Segundo informações apresentadas no processo, a Fictor deve R$ 2,6 milhões ao Palmeiras. O montante corresponde à última parcela do patrocínio e a bonificações atreladas a resultados esportivos, com vencimento previsto para janeiro deste ano.
Diante do inadimplemento e do pedido de recuperação judicial, o clube optou pelo rompimento do contrato, amparado por cláusulas previstas no acordo. Em nota, o Palmeiras informou que a rescisão ocorreu “em razão de inadimplemento contratual e do pedido de recuperação judicial realizado pelo grupo” e que avalia quais medidas legais poderão ser adotadas para buscar o recebimento dos valores devidos.
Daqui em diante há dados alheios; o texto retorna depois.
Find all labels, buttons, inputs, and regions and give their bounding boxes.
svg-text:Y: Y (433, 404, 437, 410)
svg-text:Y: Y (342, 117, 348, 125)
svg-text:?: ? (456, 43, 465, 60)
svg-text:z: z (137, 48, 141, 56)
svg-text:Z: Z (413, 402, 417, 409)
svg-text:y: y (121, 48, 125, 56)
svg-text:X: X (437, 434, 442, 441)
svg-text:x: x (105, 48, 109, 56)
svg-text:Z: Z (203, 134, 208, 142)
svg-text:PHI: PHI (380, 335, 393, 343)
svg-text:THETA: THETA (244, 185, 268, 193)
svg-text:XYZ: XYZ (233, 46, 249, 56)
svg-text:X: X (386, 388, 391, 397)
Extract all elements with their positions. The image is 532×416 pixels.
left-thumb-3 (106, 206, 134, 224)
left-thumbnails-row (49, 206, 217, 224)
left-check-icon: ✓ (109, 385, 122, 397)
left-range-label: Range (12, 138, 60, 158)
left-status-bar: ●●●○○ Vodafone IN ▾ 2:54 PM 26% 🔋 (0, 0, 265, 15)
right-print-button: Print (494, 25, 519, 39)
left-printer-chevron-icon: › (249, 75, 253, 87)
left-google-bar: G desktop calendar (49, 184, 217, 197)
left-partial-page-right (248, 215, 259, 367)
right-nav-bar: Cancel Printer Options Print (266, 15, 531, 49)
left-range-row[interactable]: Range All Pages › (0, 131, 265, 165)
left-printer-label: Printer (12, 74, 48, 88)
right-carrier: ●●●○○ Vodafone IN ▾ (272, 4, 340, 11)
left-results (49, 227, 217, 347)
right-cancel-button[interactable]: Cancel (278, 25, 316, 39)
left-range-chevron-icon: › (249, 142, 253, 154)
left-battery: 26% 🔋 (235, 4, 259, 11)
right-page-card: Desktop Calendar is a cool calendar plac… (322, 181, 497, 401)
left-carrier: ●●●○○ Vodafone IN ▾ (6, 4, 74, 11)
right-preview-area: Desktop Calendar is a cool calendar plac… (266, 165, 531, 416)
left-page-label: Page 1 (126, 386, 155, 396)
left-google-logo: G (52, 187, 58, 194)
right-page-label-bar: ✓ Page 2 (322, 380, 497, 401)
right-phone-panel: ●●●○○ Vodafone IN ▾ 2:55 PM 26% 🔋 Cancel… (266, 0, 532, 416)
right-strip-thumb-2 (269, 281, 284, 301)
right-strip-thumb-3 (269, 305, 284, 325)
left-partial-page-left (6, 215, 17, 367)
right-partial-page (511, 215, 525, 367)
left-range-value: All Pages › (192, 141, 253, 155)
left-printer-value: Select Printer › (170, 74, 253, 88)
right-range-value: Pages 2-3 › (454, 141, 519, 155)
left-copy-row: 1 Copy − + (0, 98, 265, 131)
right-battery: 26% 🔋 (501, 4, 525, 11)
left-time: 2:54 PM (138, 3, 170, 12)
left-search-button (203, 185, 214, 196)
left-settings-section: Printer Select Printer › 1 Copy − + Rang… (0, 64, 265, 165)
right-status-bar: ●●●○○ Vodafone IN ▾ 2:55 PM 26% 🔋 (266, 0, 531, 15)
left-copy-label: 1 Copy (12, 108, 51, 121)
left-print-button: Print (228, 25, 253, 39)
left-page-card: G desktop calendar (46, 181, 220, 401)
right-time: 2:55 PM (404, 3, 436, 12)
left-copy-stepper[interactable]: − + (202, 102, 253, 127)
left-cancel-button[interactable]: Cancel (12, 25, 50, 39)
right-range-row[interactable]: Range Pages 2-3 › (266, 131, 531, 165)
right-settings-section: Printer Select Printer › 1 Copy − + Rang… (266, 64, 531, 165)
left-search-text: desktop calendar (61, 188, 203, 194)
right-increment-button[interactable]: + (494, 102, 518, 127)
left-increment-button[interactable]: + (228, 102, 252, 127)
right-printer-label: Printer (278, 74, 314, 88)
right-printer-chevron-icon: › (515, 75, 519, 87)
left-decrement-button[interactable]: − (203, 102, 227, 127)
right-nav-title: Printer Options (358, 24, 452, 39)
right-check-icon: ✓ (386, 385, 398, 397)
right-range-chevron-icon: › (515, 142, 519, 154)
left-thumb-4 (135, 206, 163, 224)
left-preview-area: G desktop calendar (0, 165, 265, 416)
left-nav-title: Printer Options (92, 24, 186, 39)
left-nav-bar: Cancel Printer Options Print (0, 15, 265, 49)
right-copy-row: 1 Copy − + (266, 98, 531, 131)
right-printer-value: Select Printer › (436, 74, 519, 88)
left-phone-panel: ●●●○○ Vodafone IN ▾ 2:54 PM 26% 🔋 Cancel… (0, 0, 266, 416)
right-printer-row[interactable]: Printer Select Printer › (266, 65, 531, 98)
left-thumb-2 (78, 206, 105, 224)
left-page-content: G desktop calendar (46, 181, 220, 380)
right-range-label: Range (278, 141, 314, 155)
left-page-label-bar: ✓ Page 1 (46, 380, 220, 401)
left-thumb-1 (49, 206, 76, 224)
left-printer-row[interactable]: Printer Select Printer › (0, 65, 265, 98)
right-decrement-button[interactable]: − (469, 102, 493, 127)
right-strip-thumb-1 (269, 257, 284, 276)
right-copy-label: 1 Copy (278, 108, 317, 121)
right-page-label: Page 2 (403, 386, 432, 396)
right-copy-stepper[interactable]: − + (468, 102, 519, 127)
O acordo entre Palmeiras e Fictor tinha duração de três anos e previa o pagamento anual de R$ 25 milhões. A marca da empresa era exibida nas costas dos uniformes do time principal masculino e feminino, além de ocupar a propriedade máster e as costas dos uniformes das categorias de base.
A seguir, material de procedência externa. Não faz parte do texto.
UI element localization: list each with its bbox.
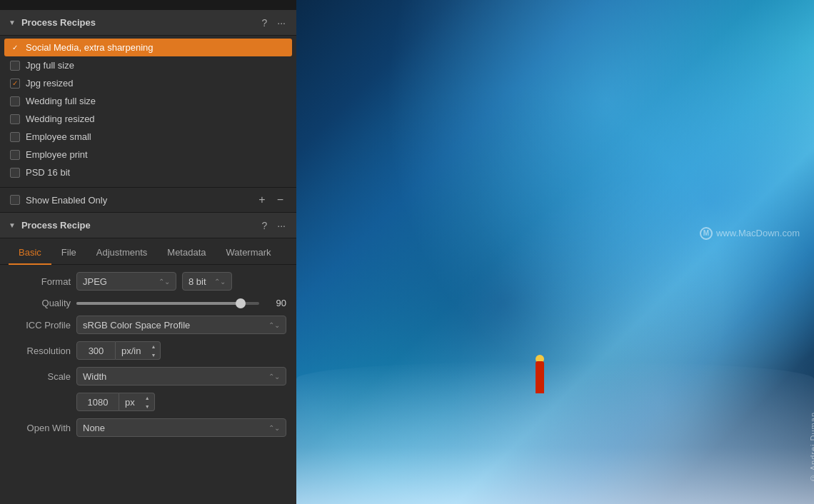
show-enabled-checkbox[interactable]: [10, 195, 20, 205]
scale-down-icon[interactable]: ▼: [141, 402, 154, 410]
recipe-label-employee-print: Employee print: [26, 149, 88, 160]
format-label: Format: [10, 276, 71, 287]
left-panel: ▼ Process Recipes ? ··· ✓ Social Media, …: [0, 0, 296, 504]
icc-value: sRGB Color Space Profile: [83, 320, 190, 331]
recipe-label-jpg-full: Jpg full size: [26, 60, 74, 71]
scale-px-stepper[interactable]: ▲ ▼: [141, 393, 155, 411]
show-enabled-label: Show Enabled Only: [26, 195, 250, 206]
recipe-item-jpg-full[interactable]: Jpg full size: [0, 56, 296, 74]
scale-row: Scale Width ⌃⌄: [10, 367, 286, 385]
icc-row: ICC Profile sRGB Color Space Profile ⌃⌄: [10, 316, 286, 334]
open-with-label: Open With: [10, 423, 71, 433]
scale-up-icon[interactable]: ▲: [141, 393, 154, 402]
resolution-label: Resolution: [10, 346, 71, 356]
recipe-item-psd-16bit[interactable]: PSD 16 bit: [0, 163, 296, 181]
recipe-more-icon[interactable]: ···: [275, 220, 288, 231]
photo-credit: © Andrei Duman: [809, 412, 814, 483]
watermark-text: www.MacDown.com: [716, 228, 800, 238]
recipe-label-employee-small: Employee small: [26, 131, 91, 142]
tab-watermark[interactable]: Watermark: [216, 243, 281, 265]
photo-area: M www.MacDown.com © Andrei Duman: [296, 0, 814, 504]
quality-slider[interactable]: [76, 302, 259, 305]
recipe-label-wedding-resized: Wedding resized: [26, 114, 95, 124]
remove-recipe-button[interactable]: −: [274, 193, 286, 206]
watermark: M www.MacDown.com: [700, 227, 800, 240]
resolution-group: 300 px/in ▲ ▼: [76, 341, 161, 360]
tab-metadata[interactable]: Metadata: [157, 243, 216, 265]
recipe-item-social-media[interactable]: ✓ Social Media, extra sharpening: [4, 39, 292, 56]
resolution-stepper[interactable]: ▲ ▼: [146, 341, 161, 360]
quality-label: Quality: [10, 298, 71, 308]
snow-ground: [296, 361, 814, 504]
process-recipes-header: ▼ Process Recipes ? ···: [0, 10, 296, 36]
tab-file[interactable]: File: [51, 243, 86, 265]
open-with-arrow-icon: ⌃⌄: [268, 424, 280, 432]
resolution-row: Resolution 300 px/in ▲ ▼: [10, 341, 286, 360]
show-enabled-row: Show Enabled Only + −: [0, 187, 296, 212]
top-strip: [0, 0, 296, 10]
recipe-checkbox-employee-small[interactable]: [10, 132, 20, 142]
recipe-checkbox-jpg-full[interactable]: [10, 61, 20, 71]
recipes-more-icon[interactable]: ···: [275, 17, 288, 29]
recipe-checkbox-employee-print[interactable]: [10, 150, 20, 160]
recipe-item-jpg-resized[interactable]: ✓ Jpg resized: [0, 74, 296, 92]
icc-label: ICC Profile: [10, 320, 71, 331]
collapse-arrow-recipes[interactable]: ▼: [9, 19, 16, 26]
recipe-label-social-media: Social Media, extra sharpening: [26, 42, 154, 53]
scale-px-input[interactable]: 1080: [76, 393, 119, 411]
recipe-item-employee-small[interactable]: Employee small: [0, 128, 296, 146]
icc-arrow-icon: ⌃⌄: [268, 321, 280, 329]
open-with-value: None: [83, 423, 105, 433]
bit-select[interactable]: 8 bit ⌃⌄: [182, 272, 232, 291]
format-select[interactable]: JPEG ⌃⌄: [76, 272, 176, 291]
recipe-checkbox-jpg-resized[interactable]: ✓: [10, 79, 20, 89]
recipes-help-icon[interactable]: ?: [260, 17, 270, 29]
resolution-input[interactable]: 300: [76, 341, 116, 360]
icc-select[interactable]: sRGB Color Space Profile ⌃⌄: [76, 316, 286, 334]
quality-slider-thumb[interactable]: [236, 298, 246, 308]
person-figure: [529, 336, 551, 393]
recipe-item-wedding-full[interactable]: Wedding full size: [0, 92, 296, 110]
quality-value: 90: [265, 298, 286, 308]
format-row: Format JPEG ⌃⌄ 8 bit ⌃⌄: [10, 272, 286, 291]
recipe-help-icon[interactable]: ?: [260, 220, 270, 231]
watermark-logo: M: [700, 227, 713, 240]
bit-value: 8 bit: [189, 276, 206, 287]
recipe-checkbox-social-media[interactable]: ✓: [10, 43, 20, 53]
open-with-select[interactable]: None ⌃⌄: [76, 418, 286, 437]
scale-select[interactable]: Width ⌃⌄: [76, 367, 286, 385]
resolution-unit: px/in: [116, 341, 146, 360]
recipe-label-psd-16bit: PSD 16 bit: [26, 167, 70, 178]
resolution-up-icon[interactable]: ▲: [146, 342, 160, 351]
basic-form: Format JPEG ⌃⌄ 8 bit ⌃⌄ Quality 90: [0, 265, 296, 444]
format-arrow-icon: ⌃⌄: [159, 278, 170, 286]
recipe-checkbox-wedding-full[interactable]: [10, 96, 20, 106]
recipe-checkbox-wedding-resized[interactable]: [10, 114, 20, 124]
quality-row: Quality 90: [10, 298, 286, 308]
format-value: JPEG: [83, 276, 107, 287]
scale-label: Scale: [10, 371, 71, 382]
add-recipe-button[interactable]: +: [256, 193, 268, 206]
recipe-label-wedding-full: Wedding full size: [26, 96, 96, 106]
scale-px-group: 1080 px ▲ ▼: [76, 393, 155, 411]
tab-adjustments[interactable]: Adjustments: [86, 243, 158, 265]
scale-arrow-icon: ⌃⌄: [268, 373, 280, 380]
scale-value: Width: [83, 371, 106, 382]
process-recipe-header: ▼ Process Recipe ? ···: [0, 213, 296, 238]
process-recipe-title: Process Recipe: [21, 220, 254, 231]
recipe-item-wedding-resized[interactable]: Wedding resized: [0, 110, 296, 128]
resolution-down-icon[interactable]: ▼: [146, 351, 160, 359]
tab-basic[interactable]: Basic: [9, 243, 51, 265]
bit-arrow-icon: ⌃⌄: [214, 278, 226, 286]
recipe-item-employee-print[interactable]: Employee print: [0, 146, 296, 163]
recipes-list: ✓ Social Media, extra sharpening Jpg ful…: [0, 36, 296, 184]
process-recipe-section: ▼ Process Recipe ? ··· Basic File Adjust…: [0, 212, 296, 504]
scale-px-unit: px: [119, 393, 141, 411]
tabs-row: Basic File Adjustments Metadata Watermar…: [0, 238, 296, 265]
collapse-arrow-recipe[interactable]: ▼: [9, 221, 16, 229]
open-with-row: Open With None ⌃⌄: [10, 418, 286, 437]
quality-slider-fill: [76, 302, 241, 305]
recipe-checkbox-psd-16bit[interactable]: [10, 168, 20, 178]
scale-px-row: 1080 px ▲ ▼: [10, 393, 286, 411]
recipe-label-jpg-resized: Jpg resized: [26, 78, 73, 89]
O valor poderia alcançar R$ 30 milhões por temporada, dependendo do cumprimento de metas esportivas estabelecidas em contrato. Além disso, o pacote incluía os naming rights de um torneio sub-17 organizado pelo clube, que passou a se chamar Copa Fictor. A competição foi conquistada pelo Palmeiras na última quinta-feira.
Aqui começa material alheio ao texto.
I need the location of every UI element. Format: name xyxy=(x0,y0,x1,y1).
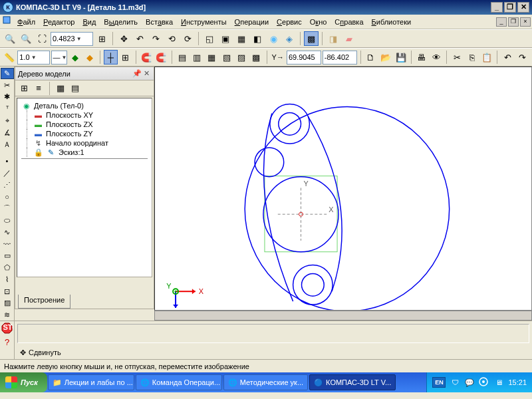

Com a rescisão, a empresa deixa de estampar sua marca nos uniformes e perde os direitos associados às competições organizadas pelo clube.
O Grupo Fictor ganhou projeção nacional em novembro do ano passado, ao aparecer envolvido em uma operação de compra do Banco Master, realizada um dia antes de a instituição ser liquidada. Além do Palmeiras, o grupo também possui pendências financeiras com outras entidades esportivas.
A Confederação Brasileira de Atletismo (CBAt), que mantém contrato de patrocínio com a empresa, informou que a Fictor tem uma dívida de R$ 500 mil. O acordo previa investimentos de R$ 21 milhões até março de 2029.
No pedido de recuperação judicial, entraram a Fictor Holding e a Fictor Invest. As demais empresas do grupo ficaram fora da solicitação e, segundo a própria companhia, devem continuar operando normalmente.
Na semana passada, a desembargadora Maria Lúcia Pizzotti, do TJ-SP, determinou o bloqueio cautelar de R$ 150 milhões do Grupo Fictor. A decisão ocorreu no contexto da análise do pedido de proteção contra credores.
Em comunicado oficial, a empresa afirmou que pretende quitar todas as dívidas sem aplicação de deságio, ou seja, sem redução dos valores devidos, negociando apenas prazos de pagamento. “A medida busca criar um ambiente de negociação estruturada e com tratamento isonômico, que possa garantir a continuidade das atividades de forma sustentável”, informou o grupo.
No pedido protocolado à Justiça, a Fictor solicitou a suspensão e o bloqueio das cobranças por 180 dias para a holding e a Fictor Invest, período conhecido como stay period, previsto na legislação de recuperação judicial.